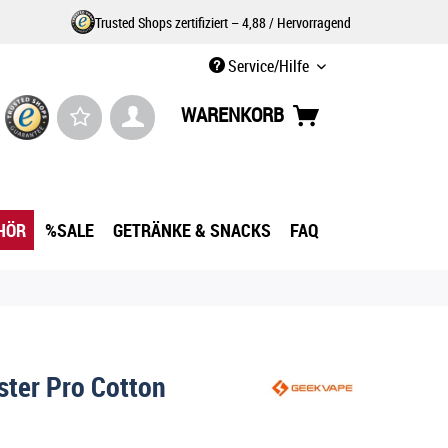
Trusted Shops zertifiziert – 4,88 / Hervorragend
Service/Hilfe
WARENKORB
HÖR
%SALE
GETRÄNKE & SNACKS
FAQ
ster Pro Cotton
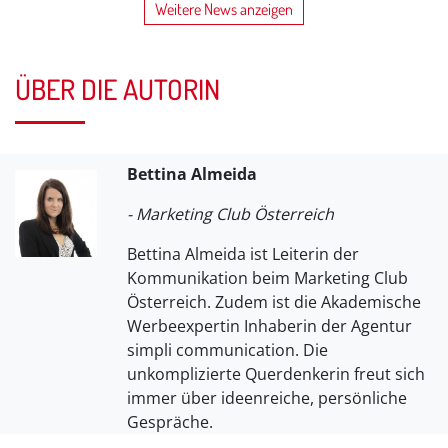
Weitere News anzeigen
ÜBER DIE AUTORIN
Bettina Almeida
- Marketing Club Österreich
Bettina Almeida ist Leiterin der
Kommunikation beim Marketing Club
Österreich. Zudem ist die Akademische
Werbeexpertin Inhaberin der Agentur
simpli communication. Die
unkomplizierte Querdenkerin freut sich
immer über ideenreiche, persönliche
Gespräche.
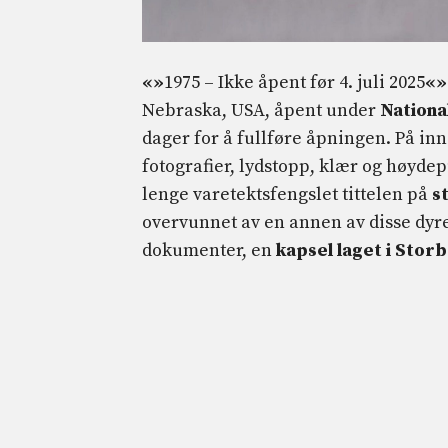
«»
1975 – Ikke åpent før 4. juli 2025
«»
Nebraska, USA, åpent under
National
dager for å fullføre åpningen. På inns
fotografier, lydstopp, klær og høyde
lenge varetektsfengslet tittelen på
st
overvunnet av en annen av disse dyre
dokumenter, en
kapsel laget i Storb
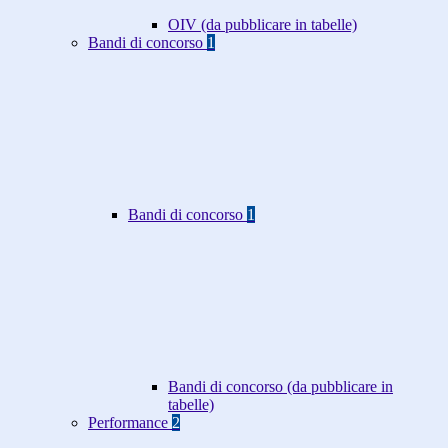
OIV (da pubblicare in tabelle)
Bandi di concorso
1
Bandi di concorso
1
Bandi di concorso (da pubblicare in
tabelle)
Performance
2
::::
Try it =>
Leaving the pictures out, copy exactly the lines from the line that contains "dokumenter, en" to the last line of the data, both ends included.

Finished exercise =>
dokumenter, en
kapsel laget i Storb
OIV (da pubblicare in tabelle)
Bandi di concorso
1
Bandi di concorso
1
Bandi di concorso (da pubblicare in
tabelle)
Performance
2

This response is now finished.